先日訪れたJR北海道・留萌線の話です。きっと毎日繰り返されている光景でしょう。深川から留萌まで、1日の中で最も乗客が多いという列車に乗ってみました。同線は2016年、留萌から先の増毛までが廃止。残った区間も、同年にJR北の経営再建の一環で、バス転換を求める輸送密度200人未満「赤線区」に位置付けられ、沿線自治体と廃線に向けた協議が進められてきました。直近の輸送密度は90人。石炭輸送で栄えた路線でしたが、JR発足時、すでに輸送密度が500人を割っており、過疎化とモータリゼーションが追い打ちをかけました。当初5つあった赤線区も、未解決は留萌線のみ。地元報道によると、協議が大詰めにさしかかっているようです。
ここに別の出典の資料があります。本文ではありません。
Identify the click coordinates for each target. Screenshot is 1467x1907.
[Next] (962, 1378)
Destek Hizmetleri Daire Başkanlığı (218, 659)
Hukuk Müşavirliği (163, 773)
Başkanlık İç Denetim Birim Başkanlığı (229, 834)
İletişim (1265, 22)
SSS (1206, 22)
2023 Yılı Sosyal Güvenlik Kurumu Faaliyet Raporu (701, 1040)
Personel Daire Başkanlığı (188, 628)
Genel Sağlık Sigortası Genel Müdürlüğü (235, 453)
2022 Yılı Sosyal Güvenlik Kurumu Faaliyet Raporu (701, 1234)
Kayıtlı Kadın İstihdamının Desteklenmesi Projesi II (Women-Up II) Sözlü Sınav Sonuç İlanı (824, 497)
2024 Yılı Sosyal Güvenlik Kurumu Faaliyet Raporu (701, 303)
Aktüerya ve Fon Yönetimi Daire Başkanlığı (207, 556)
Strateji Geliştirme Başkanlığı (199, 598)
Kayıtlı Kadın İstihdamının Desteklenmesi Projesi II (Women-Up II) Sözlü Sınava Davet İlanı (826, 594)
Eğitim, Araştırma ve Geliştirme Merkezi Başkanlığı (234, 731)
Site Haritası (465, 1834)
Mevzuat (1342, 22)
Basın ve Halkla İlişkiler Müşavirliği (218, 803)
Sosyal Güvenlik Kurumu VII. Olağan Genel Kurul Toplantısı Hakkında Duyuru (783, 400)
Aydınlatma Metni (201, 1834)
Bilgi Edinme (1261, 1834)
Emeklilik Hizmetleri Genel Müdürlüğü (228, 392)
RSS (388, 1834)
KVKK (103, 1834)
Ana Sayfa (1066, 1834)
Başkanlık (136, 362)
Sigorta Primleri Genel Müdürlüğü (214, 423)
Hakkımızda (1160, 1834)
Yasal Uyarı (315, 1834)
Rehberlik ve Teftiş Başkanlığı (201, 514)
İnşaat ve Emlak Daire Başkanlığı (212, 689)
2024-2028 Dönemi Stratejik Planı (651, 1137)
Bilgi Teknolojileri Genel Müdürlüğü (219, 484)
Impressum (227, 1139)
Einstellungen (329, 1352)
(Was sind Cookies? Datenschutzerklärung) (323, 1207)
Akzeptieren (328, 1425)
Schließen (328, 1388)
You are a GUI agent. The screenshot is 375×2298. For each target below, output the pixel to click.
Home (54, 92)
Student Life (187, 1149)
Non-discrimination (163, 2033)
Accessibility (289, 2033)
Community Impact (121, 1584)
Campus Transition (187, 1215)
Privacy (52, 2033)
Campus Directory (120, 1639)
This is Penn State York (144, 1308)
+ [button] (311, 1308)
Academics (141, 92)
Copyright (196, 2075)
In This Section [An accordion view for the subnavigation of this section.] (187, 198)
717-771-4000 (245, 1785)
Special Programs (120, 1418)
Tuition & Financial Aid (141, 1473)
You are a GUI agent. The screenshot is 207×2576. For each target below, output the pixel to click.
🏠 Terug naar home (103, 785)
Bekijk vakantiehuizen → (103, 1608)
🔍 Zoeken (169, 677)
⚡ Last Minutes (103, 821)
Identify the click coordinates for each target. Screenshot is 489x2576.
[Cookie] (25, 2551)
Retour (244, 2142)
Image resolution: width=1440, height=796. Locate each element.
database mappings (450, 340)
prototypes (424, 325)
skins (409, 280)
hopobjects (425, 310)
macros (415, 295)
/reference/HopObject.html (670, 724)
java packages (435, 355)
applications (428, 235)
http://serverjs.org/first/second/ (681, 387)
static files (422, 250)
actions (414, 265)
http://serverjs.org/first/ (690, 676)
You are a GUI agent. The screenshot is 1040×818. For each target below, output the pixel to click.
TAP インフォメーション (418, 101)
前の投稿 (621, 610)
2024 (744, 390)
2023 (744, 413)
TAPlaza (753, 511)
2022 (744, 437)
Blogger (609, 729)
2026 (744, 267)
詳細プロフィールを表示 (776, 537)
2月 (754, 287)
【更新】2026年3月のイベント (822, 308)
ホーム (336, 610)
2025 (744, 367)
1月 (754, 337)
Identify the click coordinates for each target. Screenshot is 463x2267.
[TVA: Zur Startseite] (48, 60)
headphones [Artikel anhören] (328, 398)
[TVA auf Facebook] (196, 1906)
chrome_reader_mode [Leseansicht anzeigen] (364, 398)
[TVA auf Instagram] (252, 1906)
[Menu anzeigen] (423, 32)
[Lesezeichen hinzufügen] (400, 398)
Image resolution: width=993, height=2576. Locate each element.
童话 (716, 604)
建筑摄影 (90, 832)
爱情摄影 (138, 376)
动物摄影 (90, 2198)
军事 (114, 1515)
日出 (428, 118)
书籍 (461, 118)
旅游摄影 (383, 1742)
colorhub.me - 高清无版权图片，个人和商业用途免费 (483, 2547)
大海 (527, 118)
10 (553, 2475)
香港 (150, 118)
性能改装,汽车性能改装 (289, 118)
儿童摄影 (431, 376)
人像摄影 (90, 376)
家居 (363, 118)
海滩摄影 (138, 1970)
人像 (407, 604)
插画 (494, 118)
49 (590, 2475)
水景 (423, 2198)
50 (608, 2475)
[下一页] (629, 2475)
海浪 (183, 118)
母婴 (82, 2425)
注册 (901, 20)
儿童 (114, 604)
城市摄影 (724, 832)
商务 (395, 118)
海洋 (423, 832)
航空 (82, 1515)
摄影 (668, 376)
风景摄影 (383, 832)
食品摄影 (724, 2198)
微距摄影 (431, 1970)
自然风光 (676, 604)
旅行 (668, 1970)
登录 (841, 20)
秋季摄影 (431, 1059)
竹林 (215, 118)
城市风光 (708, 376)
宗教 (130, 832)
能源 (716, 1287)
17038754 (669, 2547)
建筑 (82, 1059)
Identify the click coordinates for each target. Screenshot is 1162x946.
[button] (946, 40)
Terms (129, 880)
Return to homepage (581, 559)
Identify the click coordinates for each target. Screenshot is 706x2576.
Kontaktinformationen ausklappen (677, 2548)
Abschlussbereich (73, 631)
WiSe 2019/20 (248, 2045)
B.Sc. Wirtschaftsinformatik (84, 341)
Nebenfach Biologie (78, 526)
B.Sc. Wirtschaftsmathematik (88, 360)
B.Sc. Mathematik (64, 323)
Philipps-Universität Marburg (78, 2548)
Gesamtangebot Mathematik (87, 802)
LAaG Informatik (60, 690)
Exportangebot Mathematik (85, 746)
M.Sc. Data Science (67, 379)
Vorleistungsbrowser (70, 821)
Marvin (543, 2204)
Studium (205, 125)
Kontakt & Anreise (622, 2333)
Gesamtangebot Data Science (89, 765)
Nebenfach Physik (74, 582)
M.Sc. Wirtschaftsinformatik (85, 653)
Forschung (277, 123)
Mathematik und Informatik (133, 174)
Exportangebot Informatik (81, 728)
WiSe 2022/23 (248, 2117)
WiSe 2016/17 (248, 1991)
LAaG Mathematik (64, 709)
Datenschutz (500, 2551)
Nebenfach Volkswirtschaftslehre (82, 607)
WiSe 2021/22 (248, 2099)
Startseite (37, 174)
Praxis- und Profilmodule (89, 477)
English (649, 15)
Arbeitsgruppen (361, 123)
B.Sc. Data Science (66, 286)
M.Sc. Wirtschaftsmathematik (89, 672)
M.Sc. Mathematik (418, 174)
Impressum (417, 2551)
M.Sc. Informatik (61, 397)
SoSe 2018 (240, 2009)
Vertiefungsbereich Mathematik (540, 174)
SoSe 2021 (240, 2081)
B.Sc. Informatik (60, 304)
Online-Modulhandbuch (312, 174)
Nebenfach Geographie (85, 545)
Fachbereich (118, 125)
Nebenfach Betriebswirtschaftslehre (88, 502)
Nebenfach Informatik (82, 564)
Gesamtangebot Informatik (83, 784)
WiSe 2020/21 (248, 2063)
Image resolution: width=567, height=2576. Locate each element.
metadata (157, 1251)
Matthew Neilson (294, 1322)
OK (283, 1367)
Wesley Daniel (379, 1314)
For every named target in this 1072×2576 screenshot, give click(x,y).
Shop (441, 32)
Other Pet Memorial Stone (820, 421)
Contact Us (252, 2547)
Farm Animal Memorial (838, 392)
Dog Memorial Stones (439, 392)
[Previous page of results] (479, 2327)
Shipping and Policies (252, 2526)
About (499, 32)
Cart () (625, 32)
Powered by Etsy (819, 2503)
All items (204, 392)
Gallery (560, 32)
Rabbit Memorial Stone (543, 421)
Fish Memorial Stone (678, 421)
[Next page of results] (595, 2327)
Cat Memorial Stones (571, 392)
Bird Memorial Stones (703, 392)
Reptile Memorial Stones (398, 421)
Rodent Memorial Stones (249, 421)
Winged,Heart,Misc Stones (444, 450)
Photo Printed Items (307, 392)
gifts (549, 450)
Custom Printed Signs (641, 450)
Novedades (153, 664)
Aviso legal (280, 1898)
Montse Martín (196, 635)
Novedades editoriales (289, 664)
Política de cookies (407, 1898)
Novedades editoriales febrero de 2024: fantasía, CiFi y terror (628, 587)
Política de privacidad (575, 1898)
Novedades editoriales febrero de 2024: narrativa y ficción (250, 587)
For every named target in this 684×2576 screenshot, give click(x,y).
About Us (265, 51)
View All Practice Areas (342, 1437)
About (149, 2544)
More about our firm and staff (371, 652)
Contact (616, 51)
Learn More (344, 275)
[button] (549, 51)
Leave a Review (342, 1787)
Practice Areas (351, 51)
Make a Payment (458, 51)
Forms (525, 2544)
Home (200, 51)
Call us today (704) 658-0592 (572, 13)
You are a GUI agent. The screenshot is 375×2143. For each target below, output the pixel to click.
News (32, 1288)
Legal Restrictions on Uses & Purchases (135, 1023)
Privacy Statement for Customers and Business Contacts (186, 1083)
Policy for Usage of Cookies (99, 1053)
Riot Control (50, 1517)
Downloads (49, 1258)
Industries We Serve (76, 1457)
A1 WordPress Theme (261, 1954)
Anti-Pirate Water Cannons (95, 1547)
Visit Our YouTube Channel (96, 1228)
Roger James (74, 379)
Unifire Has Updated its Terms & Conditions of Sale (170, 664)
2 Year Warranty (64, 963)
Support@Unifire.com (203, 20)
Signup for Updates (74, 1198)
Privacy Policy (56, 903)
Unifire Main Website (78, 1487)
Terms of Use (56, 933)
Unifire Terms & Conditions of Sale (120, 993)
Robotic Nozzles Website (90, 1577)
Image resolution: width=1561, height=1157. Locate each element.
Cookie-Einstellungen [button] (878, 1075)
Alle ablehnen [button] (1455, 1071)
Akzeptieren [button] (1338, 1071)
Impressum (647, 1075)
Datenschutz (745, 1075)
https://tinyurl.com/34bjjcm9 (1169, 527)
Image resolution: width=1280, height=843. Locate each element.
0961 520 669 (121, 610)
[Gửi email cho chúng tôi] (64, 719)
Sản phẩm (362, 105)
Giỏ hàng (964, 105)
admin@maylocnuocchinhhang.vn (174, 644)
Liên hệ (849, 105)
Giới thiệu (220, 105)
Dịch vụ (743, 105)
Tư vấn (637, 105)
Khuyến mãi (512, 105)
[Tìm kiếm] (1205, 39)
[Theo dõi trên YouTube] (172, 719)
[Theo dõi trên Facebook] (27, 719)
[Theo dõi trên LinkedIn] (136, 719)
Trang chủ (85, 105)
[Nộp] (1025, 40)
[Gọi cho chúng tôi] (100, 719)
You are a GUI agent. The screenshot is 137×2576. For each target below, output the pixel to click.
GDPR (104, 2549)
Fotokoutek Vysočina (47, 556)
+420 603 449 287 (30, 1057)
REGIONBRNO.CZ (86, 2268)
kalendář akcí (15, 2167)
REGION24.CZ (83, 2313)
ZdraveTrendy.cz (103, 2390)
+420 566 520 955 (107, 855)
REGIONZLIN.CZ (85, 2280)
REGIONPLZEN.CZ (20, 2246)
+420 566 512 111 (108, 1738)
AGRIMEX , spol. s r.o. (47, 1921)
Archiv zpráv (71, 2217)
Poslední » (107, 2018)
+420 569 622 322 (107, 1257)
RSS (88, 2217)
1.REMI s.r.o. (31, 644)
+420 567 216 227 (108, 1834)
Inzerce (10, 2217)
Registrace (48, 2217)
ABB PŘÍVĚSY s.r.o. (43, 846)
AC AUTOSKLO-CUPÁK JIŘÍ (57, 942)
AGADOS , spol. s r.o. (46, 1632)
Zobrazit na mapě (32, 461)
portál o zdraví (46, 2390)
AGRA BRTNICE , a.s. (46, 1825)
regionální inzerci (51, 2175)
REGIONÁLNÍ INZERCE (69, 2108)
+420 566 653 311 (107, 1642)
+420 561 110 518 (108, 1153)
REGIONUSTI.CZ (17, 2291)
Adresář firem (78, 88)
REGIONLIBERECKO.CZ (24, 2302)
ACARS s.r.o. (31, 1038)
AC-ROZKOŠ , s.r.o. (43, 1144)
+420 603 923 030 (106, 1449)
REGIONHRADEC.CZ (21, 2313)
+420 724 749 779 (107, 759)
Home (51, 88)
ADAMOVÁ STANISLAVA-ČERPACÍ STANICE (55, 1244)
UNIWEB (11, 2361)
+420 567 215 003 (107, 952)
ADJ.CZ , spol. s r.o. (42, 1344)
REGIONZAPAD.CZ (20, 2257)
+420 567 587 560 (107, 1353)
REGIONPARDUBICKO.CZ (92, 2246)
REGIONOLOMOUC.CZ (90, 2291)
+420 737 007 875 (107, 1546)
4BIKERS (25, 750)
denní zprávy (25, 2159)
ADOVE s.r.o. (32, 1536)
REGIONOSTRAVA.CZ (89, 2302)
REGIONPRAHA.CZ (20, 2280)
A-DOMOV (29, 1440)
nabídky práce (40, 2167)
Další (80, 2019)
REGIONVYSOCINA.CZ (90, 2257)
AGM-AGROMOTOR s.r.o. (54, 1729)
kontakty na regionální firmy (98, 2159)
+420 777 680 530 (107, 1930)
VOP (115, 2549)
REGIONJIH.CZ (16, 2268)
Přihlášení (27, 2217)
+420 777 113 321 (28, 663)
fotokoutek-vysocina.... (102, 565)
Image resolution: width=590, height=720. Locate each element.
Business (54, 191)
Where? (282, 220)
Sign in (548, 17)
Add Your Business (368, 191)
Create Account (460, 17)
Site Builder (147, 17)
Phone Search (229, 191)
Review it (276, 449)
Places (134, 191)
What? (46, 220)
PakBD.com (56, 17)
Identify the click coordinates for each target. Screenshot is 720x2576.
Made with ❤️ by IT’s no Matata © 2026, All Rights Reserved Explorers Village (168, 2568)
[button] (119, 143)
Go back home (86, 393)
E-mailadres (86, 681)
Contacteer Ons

赤線区は、鉄道の維持方法を考えるのではなく、廃線後の交通ネットワークを議論する対象。留萌線の輸送密度では、鉄道の特性を生かせないのは明らかです。無理にでも維持を主張すると、多額の費用負担を覚悟しなければなりません。終点の留萌市にとっては、役割を終えた鉄路です。2020年、ほぼ並走するルートで高規格幹線道路・深川留萌道が全通し、自動車交通の利便性は高まりました。交通の拠点だった留萌駅は立派な駅舎ですが、駅前には寂しさが漂います。飲食店が立ち並ぶのは少し離れた場所。歩いてみると、駅を扇の要に、放射状に街が広がっていることが分かります。廃線後の駅跡地再開発は、この街にとって大きなチャンスであるように思えます。

一方で深川市内に通う学生が多い秩父別町、沼田町は深川-石狩沼田間の区間存続を求めてきました。ただ、利用者数を考えるとバス代替が最適であることは否めません。JR北は2021年、留萌線の減便に伴い、定期券保有者向けに、市内高校の前を経由して留萌線各駅に運ぶ「下校バス」の運行を始めました。廃線への布石と窺えなくもないですが、従来同等以上の移動利便性が提供されるなら、良いアイデア。留萌線廃線の議論は、深川-石狩沼田間の時限運行で妥協する見通しとの観測です。もしそうであれば、残す期間、ぜひ利用者にとって、今まで以上に使いやすいダイヤの設定を。いずれ廃止にするから、工夫は必要ないとされるのなら、悲しい話。ぜひ列車通学する学生に、良い思い出の場を提供してあげてほしいものです。


(用語)赤線区

JR北海道が2016年11月に発表した「単独での路線維持が困難な線区」10路線13区間のうち、輸送密度が200人未満で廃線、バス転換を進めるとした区間。札沼線・北海道医療大学ー新十津川間、根室線・富良野ー新得間、留萌線・深川ー留萌間の3区間に加えて、発表時点で夕張市から廃止を容認されていた石勝線・新夕張ー夕張間、災害運休中で今後の在り方について議論を始めていた日高線・鵡川ー様似間(※茶線区とも)の5区間を指す。留萌線以外は、すでに廃線または廃線を決定済み。